Information Security Risk Management Specialist

Harris is a leading provider of financial management and Customer Information Systems (CIS) software solutions; providing feature-rich and robust turnkey solutions to Public Sector, Schools, Utility, and Healthcare agencies throughout North America.

We are a financially strong, growing and stable company guided by our values to do the right thing when it comes to our customers, our employees, and our local communities.

At Harris, we offer employees the opportunity to learn and have fun, while empowering them to make a difference and directly contribute to the success of the organization! The Harris Corporate IT Team is seeking an Information Security Risk Management Specialist who will participate in evaluating, developing, and implementing security tools, standards, procedures, and guidelines for multiple platforms in diverse systems environments as needed.

As the Information Security Risk Management Specialist, you will utilize your wide area of expertise in risk management, security frameworks, regulatory compliance, cybersecurity, vulnerability management, disaster recovery and business continuity planning, incident management, and other areas to provide security support for the Harris group of companies.

You will analyze, montior, track, and report behaviors and tasks logged by assets (ie, applications, systems, networks) in the form of incidents to ensure Harris’ network and systems are protected from any potential leaks of information or malicious activities.

Routine tasks include analyzing and correlating event logs to help identify normal versus malicious activity in the network / domain and proactively monitoring cybersecurity and information technology infrastructure, including hardware, software, networks, applications and services.

This position will communicate with the Corporate IT team, customer’s IT representatives, Managed Security Services and other appropriate areas, as deemed necessary.

What you'll do

Perform risk and security assessments of applications, databases, and servers and supporting network technologies, such as routers, switches, access points, to identify, evaluate, and prioritize risks.
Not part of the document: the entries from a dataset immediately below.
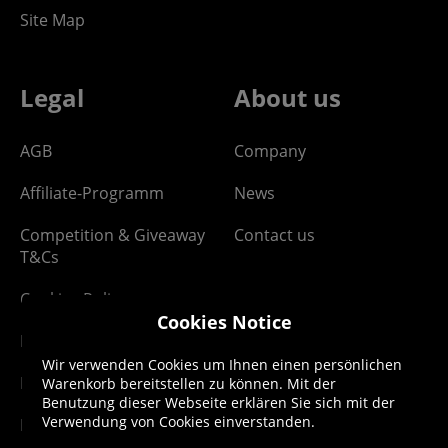
Site Map
Legal
About us
AGB
Company
Affiliate-Programm
News
Competition & Giveaway
Contact us
T&Cs
Cookies Policy
Cookies Notice
Digital T&Cs
Wir verwenden Cookies um Ihnen einen persönlichen
Finance T&Cs
Warenkorb bereitstellen zu können. Mit der
Benutzung dieser Webseite erklären Sie sich mit der
Verwendung von Cookies einverstanden.
Manufacturer Warranty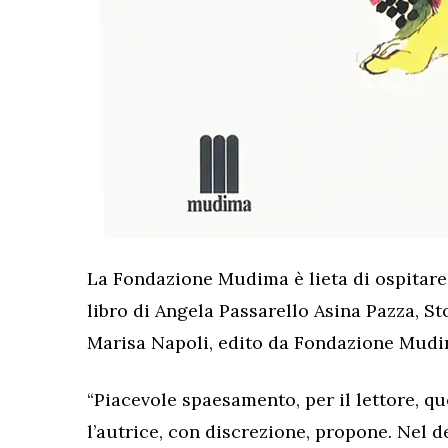
La Fondazione Mudima è lieta di ospitare 
libro di Angela Passarello Asina Pazza, Sto
Marisa Napoli, edito da Fondazione Mudi
“Piacevole spaesamento, per il lettore, q
l’autrice, con discrezione, propone. Nel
Responsible for security controls, processes and architecture consultation, design and monitoring.

Responsible for overall access control risk management including but not limited to auditing current access controls to identify potential risks, making recommendations for improvement in security and tracking remediation.

Responsible for conducting risk assessments against various regulatory compliance such as HIPAA, PCI, etc. and industry recognized security frameworks.

Develop and execute corrective action and remediation plans for identified issues, risks or vulnerabilities.

Analyze and assess security incidents and escalate incidents by following incident plan.

Develop and maintain standard practices and procedures for appropriate response to identified threats.

Monitor activities and events to detect, classify and act upon anomalous behavior appropriately in a timely manner.

Assess potential risks and vulnerabilities to develop baselines and assist with response to deviations.

Work with IT teams to solve information security system problems and issues in a timely and accurate manner.

Assess emerging technologies against security architecture to determine where they fill gaps, overlap with existing solutions or extend capabilities.

Participate in annual security audits, incident response exercises, security reporting, audit and compliance support.

Work with the information security team to provide security incident escalation support and remediate security issues.

Perform reviews and assessments of security controls before hardware / software is migrated to production.

Work with business units to ensure vendors are reviewed through the vendor risk management process and are in compliance with applicable regulations and standards.

Develop and maintain risk registers and other risk management documentation.

Monitor and report on the effectiveness of risk mitigation strategies and plans.

Support the development and testing of disaster recovery and business continuity plans.

Oversee security awareness program, including phishing campaigns, periodic training and tracking compliance.

Qualifications

Minimum of 5 years of experience in IT security risk management, a security operations center and / or system administration role.

3 years of experience assessing security controls and processes, vulnerabilities, regulatory and legal changes, and security standards that may impact the security of systems or data.

Hands on experience managing security and governance, risk and compliance tools.

Ability to write security requirements and design documents.

Experience in access control and identity management for on premise and cloud environments.

Bachelor’s degree in Computer Science, Information Systems, Network Security Engineering or related major or equivalent work experience.

CISSP, CRISC, CISA or equivalent certifications would be considered an asset.